--- START ---

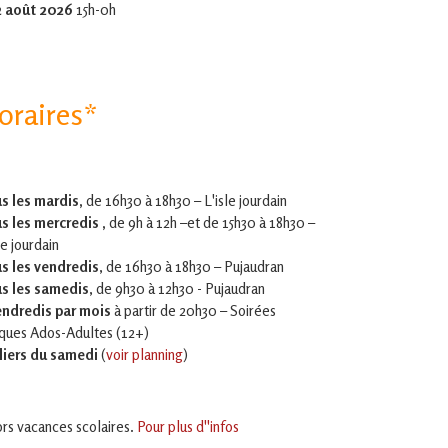
2 août 2026
15h-0h
oraires*
s les mardis,
de 16h30 à 18h30 – L'isle jourdain
s les mercredis ,
de 9h à 12h –et
de 15h30 à 18h30 –
le jourdain
s les vendredis
, de 16h30 à 18h30 – Pujaudran
s les samedis
, de 9h30 à 12h30 - Pujaudran
endredis par mois
à partir de 20h30 – Soirées
iques Ados-Adultes (12+)
liers du samedi
(
voir planning
)
rs vacances scolaires.
Pour plus d''infos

--- END ---

-- WORK TO BE COMPLETED --
Scan the entries above for the string "Pujaudran", and copy every line where it turns up.

-- EXERCISE RESULT --
, de 16h30 à 18h30 – Pujaudran
, de 9h30 à 12h30 - Pujaudran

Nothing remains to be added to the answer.